What to produce
Among the entries below, please show each line that carries the word "Marketing".

Listed records
◆ ◆ ◆ ◆
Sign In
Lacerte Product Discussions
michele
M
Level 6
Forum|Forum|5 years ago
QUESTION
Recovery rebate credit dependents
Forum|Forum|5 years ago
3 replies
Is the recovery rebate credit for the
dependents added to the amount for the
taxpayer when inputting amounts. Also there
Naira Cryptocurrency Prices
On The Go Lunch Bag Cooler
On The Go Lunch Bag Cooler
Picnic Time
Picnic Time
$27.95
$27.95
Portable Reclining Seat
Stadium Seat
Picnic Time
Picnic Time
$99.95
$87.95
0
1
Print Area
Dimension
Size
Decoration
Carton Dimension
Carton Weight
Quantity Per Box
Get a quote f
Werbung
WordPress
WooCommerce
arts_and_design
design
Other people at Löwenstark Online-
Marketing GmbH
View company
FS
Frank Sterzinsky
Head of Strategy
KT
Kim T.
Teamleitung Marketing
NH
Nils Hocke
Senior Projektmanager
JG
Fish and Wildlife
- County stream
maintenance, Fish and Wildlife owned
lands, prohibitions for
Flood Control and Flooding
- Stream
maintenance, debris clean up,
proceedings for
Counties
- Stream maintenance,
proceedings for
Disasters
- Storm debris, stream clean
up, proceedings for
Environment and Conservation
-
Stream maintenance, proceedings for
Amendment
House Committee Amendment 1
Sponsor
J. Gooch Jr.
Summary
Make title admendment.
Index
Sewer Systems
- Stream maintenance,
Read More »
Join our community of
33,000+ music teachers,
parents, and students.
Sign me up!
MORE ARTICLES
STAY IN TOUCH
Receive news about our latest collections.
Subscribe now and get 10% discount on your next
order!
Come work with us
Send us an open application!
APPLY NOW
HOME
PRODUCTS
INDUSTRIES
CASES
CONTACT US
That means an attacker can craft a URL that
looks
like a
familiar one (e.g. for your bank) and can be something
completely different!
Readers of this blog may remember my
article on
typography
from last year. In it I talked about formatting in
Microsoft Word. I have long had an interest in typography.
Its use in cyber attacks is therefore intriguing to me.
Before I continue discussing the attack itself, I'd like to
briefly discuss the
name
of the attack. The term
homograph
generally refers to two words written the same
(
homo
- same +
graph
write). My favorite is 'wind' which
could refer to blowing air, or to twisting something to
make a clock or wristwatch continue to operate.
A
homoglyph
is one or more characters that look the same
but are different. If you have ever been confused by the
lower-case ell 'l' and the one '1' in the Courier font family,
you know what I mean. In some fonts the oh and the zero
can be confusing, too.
◆ ◆ ◆ ◆
Expected output
Marketing GmbH
Teamleitung Marketing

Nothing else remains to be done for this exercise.